- _Problem details_
Copy every entry below exactly, and keep out the pictures.

━━━━━━

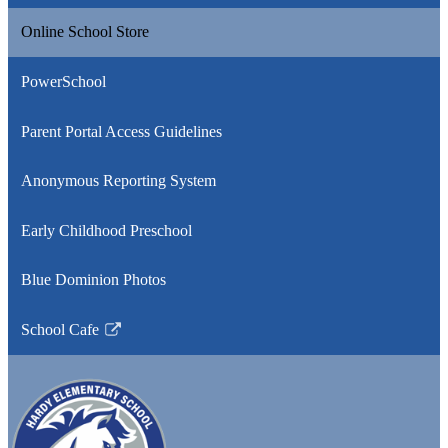
Online School Store
PowerSchool
Parent Portal Access Guidelines
Anonymous Reporting System
Early Childhood Preschool
Blue Dominion Photos
School Cafe
Link
opens
in
a
new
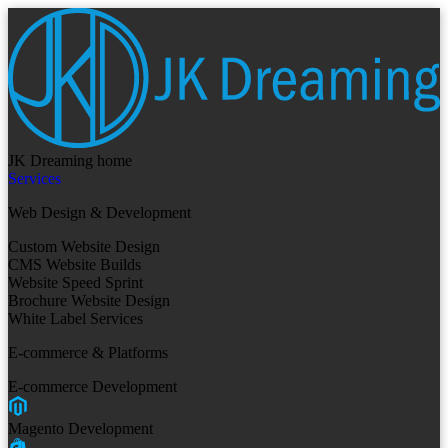
JK Dreaming home
Services
Web Design & Development
Custom Website Design
CMS Website Builds
Website Speed Sprint
Brochure Website Design
White Label Services
E-commerce & Platforms
E-commerce Development
Magento Development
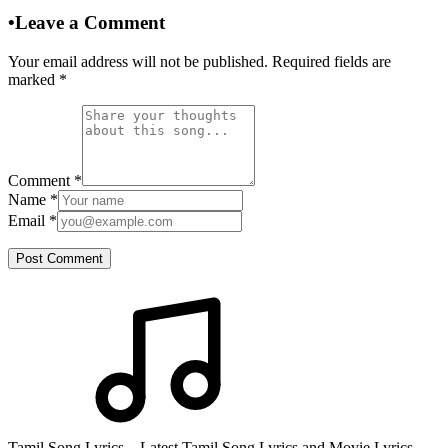
•
Leave a Comment
Your email address will not be published. Required fields are
marked
*
Comment
*
Name
*
Email
*
Post Comment
Tamil Song Lyrics – Latest Tamil Song Lyrics and Movie Lyrics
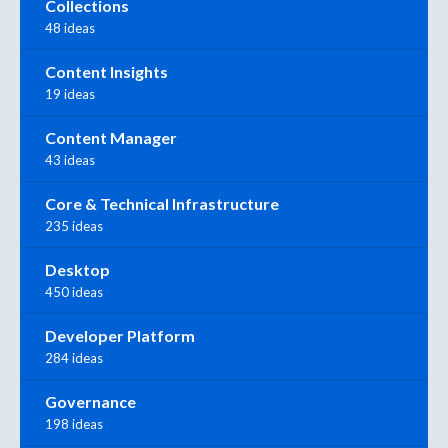
Collections
48 ideas
Content Insights
19 ideas
Content Manager
43 ideas
Core & Technical Infrastructure
235 ideas
Desktop
450 ideas
Developer Platform
284 ideas
Governance
198 ideas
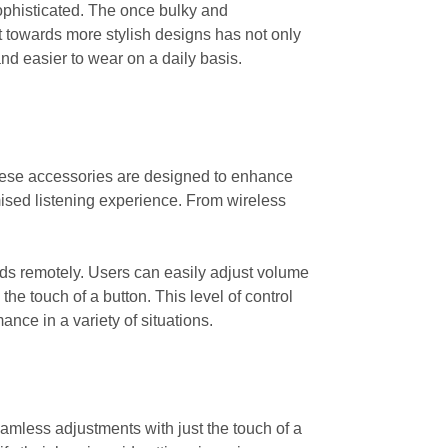
sophisticated. The once bulky and
 towards more stylish designs has not only
d easier to wear on a daily basis.
These accessories are designed to enhance
mised listening experience. From wireless
 aids remotely. Users can easily adjust volume
the touch of a button. This level of control
ance in a variety of situations.
amless adjustments with just the touch of a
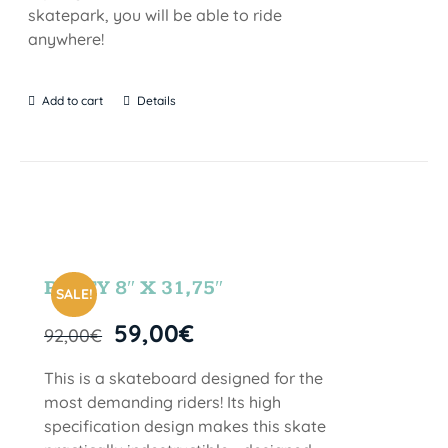
skatepark, you will be able to ride
anywhere!
Add to cart
Details
PARTY 8″ X 31,75″
SALE!
59,00
€
92,00
€
This is a skateboard designed for the
most demanding riders! Its high
specification design makes this skate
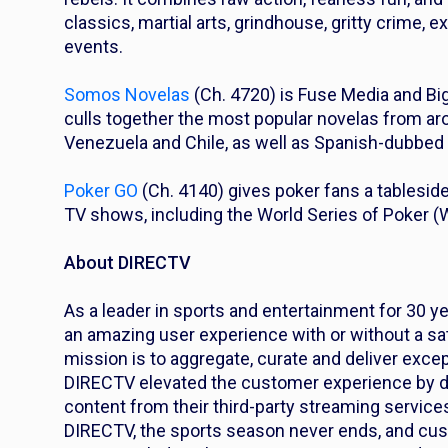
classics, martial arts, grindhouse, gritty crime, 
events.
Somos Novelas
(Ch. 4720) is Fuse Media and Bi
culls together the most popular novelas from arou
Venezuela and Chile, as well as Spanish-dubbed s
Poker GO
(Ch. 4140) gives poker fans a tablesid
TV shows, including the World Series of Poker 
About DIRECTV
As a leader in sports and entertainment for 30 y
an amazing user experience with or without a sat
mission is to aggregate, curate and deliver excep
DIRECTV elevated the customer experience by de
content from their third-party streaming services
DIRECTV, the sports season never ends, and cus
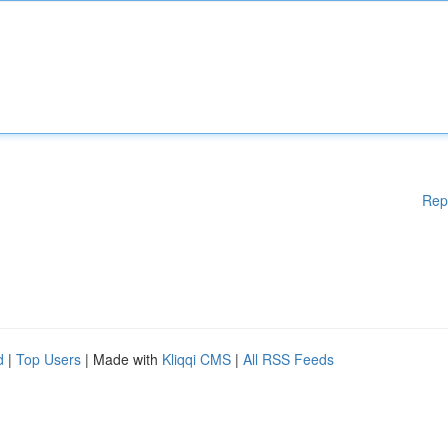
Rep
d
|
Top Users
| Made with
Kliqqi CMS
|
All RSS Feeds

━━━━━━

- _Result for this task_
Online School Store
PowerSchool
Parent Portal Access Guidelines
Anonymous Reporting System
Early Childhood Preschool
Blue Dominion Photos
School Cafe
Link
opens
in
a
new
JK Dreaming home
Services
Web Design & Development
Custom Website Design
CMS Website Builds
Website Speed Sprint
Brochure Website Design
White Label Services
E-commerce & Platforms
E-commerce Development
Magento Development
•
Leave a Comment
Your email address will not be published. Required fields are
marked
*
Comment
*
Name
*
Email
*
Post Comment
Tamil Song Lyrics – Latest Tamil Song Lyrics and Movie Lyrics
Collections
48 ideas
Content Insights
19 ideas
Content Manager
43 ideas
Core & Technical Infrastructure
235 ideas
Desktop
450 ideas
Developer Platform
284 ideas
Governance
198 ideas
sophisticated. The once bulky and
 towards more stylish designs has not only
d easier to wear on a daily basis.
These accessories are designed to enhance
mised listening experience. From wireless
 aids remotely. Users can easily adjust volume
the touch of a button. This level of control
ance in a variety of situations.
amless adjustments with just the touch of a
skatepark, you will be able to ride
anywhere!
Add to cart
Details
PARTY 8″ X 31,75″
SALE!
59,00
€
92,00
€
This is a skateboard designed for the
most demanding riders! Its high
specification design makes this skate
classics, martial arts, grindhouse, gritty crime, 
events.
Somos Novelas
(Ch. 4720) is Fuse Media and Bi
culls together the most popular novelas from arou
Venezuela and Chile, as well as Spanish-dubbed s
Poker GO
(Ch. 4140) gives poker fans a tablesid
TV shows, including the World Series of Poker 
About DIRECTV
As a leader in sports and entertainment for 30 y
an amazing user experience with or without a sat
mission is to aggregate, curate and deliver excep
DIRECTV elevated the customer experience by de
content from their third-party streaming services
DIRECTV, the sports season never ends, and cus
Rep
d
|
Top Users
| Made with
Kliqqi CMS
|
All RSS Feeds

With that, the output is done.